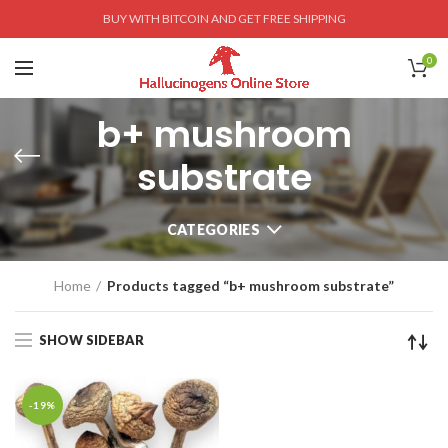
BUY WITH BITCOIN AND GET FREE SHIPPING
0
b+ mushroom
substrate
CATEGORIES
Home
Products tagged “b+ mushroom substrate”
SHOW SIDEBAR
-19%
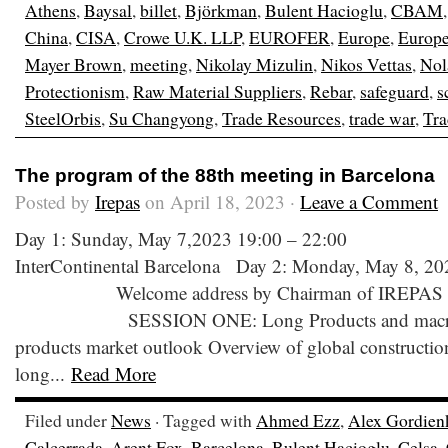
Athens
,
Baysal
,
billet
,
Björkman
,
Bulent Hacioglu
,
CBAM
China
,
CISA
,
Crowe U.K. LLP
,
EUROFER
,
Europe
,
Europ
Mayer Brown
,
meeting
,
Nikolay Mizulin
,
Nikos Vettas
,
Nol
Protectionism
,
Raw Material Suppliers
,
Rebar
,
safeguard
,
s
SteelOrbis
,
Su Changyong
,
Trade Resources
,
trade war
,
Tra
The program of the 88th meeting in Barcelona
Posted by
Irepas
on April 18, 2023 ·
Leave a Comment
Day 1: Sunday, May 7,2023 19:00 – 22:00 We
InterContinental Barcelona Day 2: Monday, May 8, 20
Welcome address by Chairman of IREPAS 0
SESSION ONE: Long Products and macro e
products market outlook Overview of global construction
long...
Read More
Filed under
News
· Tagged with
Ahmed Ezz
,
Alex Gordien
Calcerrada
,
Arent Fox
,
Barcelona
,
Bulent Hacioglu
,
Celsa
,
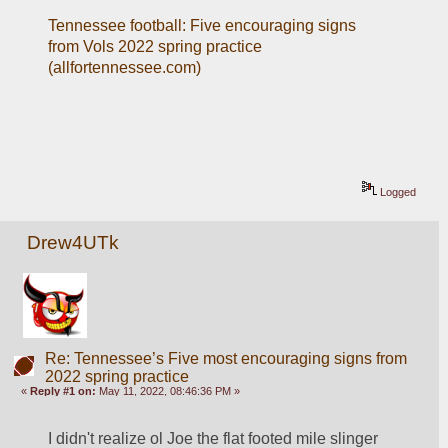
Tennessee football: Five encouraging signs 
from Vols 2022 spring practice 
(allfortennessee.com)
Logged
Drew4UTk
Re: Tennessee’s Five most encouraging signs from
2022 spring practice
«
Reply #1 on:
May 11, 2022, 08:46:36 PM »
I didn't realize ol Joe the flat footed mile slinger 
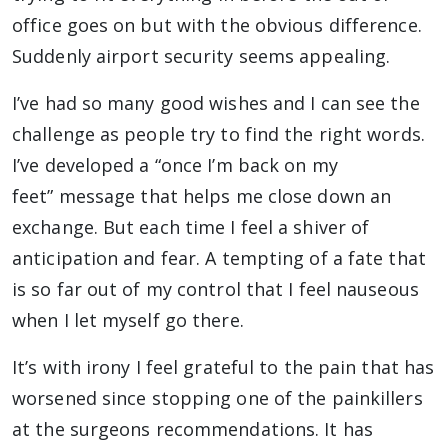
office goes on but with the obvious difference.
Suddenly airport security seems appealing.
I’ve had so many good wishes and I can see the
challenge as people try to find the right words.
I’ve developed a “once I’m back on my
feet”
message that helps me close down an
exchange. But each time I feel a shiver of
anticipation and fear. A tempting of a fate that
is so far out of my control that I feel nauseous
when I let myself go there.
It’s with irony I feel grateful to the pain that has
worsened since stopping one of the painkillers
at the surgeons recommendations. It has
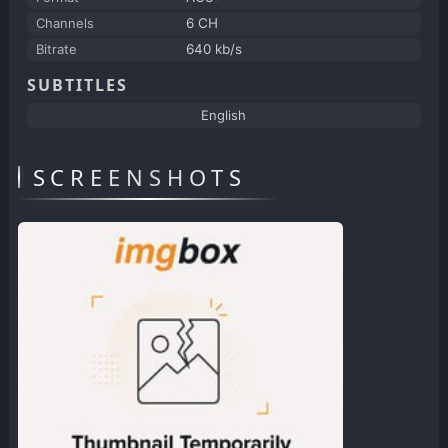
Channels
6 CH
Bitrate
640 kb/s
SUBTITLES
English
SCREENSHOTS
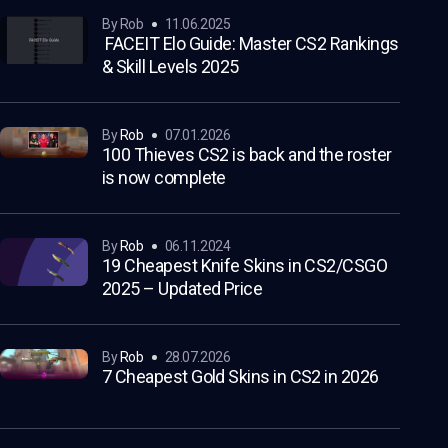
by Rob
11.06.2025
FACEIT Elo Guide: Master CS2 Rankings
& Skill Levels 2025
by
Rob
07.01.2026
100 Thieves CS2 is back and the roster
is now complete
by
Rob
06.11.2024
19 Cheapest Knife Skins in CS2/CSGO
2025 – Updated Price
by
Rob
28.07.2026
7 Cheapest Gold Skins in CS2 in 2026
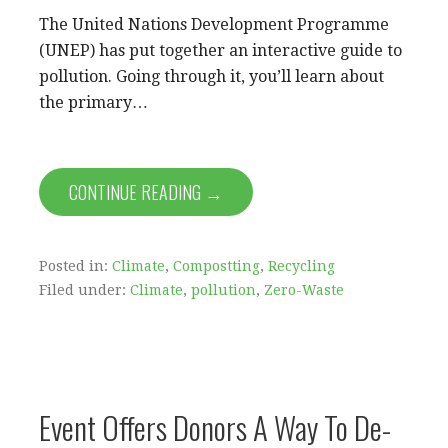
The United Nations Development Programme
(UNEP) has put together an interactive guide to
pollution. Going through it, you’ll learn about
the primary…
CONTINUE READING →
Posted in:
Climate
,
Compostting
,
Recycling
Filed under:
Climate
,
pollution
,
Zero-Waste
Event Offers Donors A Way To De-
○ ○ ○ ○
What needs to be done: Return all records exactly as they stand above, except for pictures.

Reply to the task:
BUY WITH BITCOIN AND GET FREE SHIPPING
0
b+ mushroom
substrate
CATEGORIES
Home
Products tagged “b+ mushroom substrate”
SHOW SIDEBAR
-19%
Athens
,
Baysal
,
billet
,
Björkman
,
Bulent Hacioglu
,
CBAM
China
,
CISA
,
Crowe U.K. LLP
,
EUROFER
,
Europe
,
Europ
Mayer Brown
,
meeting
,
Nikolay Mizulin
,
Nikos Vettas
,
Nol
Protectionism
,
Raw Material Suppliers
,
Rebar
,
safeguard
,
s
SteelOrbis
,
Su Changyong
,
Trade Resources
,
trade war
,
Tra
The program of the 88th meeting in Barcelona
Posted by
Irepas
on April 18, 2023 ·
Leave a Comment
Day 1: Sunday, May 7,2023 19:00 – 22:00 We
InterContinental Barcelona Day 2: Monday, May 8, 20
Welcome address by Chairman of IREPAS 0
SESSION ONE: Long Products and macro e
products market outlook Overview of global construction
long...
Read More
Filed under
News
· Tagged with
Ahmed Ezz
,
Alex Gordien
Calcerrada
,
Arent Fox
,
Barcelona
,
Bulent Hacioglu
,
Celsa
,
Tennessee football: Five encouraging signs 
from Vols 2022 spring practice 
(allfortennessee.com)
Logged
Drew4UTk
Re: Tennessee’s Five most encouraging signs from
2022 spring practice
«
Reply #1 on:
May 11, 2022, 08:46:36 PM »
I didn't realize ol Joe the flat footed mile slinger 
office goes on but with the obvious difference.
Suddenly airport security seems appealing.
I’ve had so many good wishes and I can see the
challenge as people try to find the right words.
I’ve developed a “once I’m back on my
feet”
message that helps me close down an
exchange. But each time I feel a shiver of
anticipation and fear. A tempting of a fate that
is so far out of my control that I feel nauseous
when I let myself go there.
It’s with irony I feel grateful to the pain that has
worsened since stopping one of the painkillers
at the surgeons recommendations. It has
Channels
6 CH
Bitrate
640 kb/s
SUBTITLES
English
SCREENSHOTS
by Rob
11.06.2025
FACEIT Elo Guide: Master CS2 Rankings
& Skill Levels 2025
by
Rob
07.01.2026
100 Thieves CS2 is back and the roster
is now complete
by
Rob
06.11.2024
19 Cheapest Knife Skins in CS2/CSGO
2025 – Updated Price
by
Rob
28.07.2026
7 Cheapest Gold Skins in CS2 in 2026
The United Nations Development Programme
(UNEP) has put together an interactive guide to
pollution. Going through it, you’ll learn about
the primary…
CONTINUE READING →
Posted in:
Climate
,
Compostting
,
Recycling
Filed under:
Climate
,
pollution
,
Zero-Waste
Event Offers Donors A Way To De-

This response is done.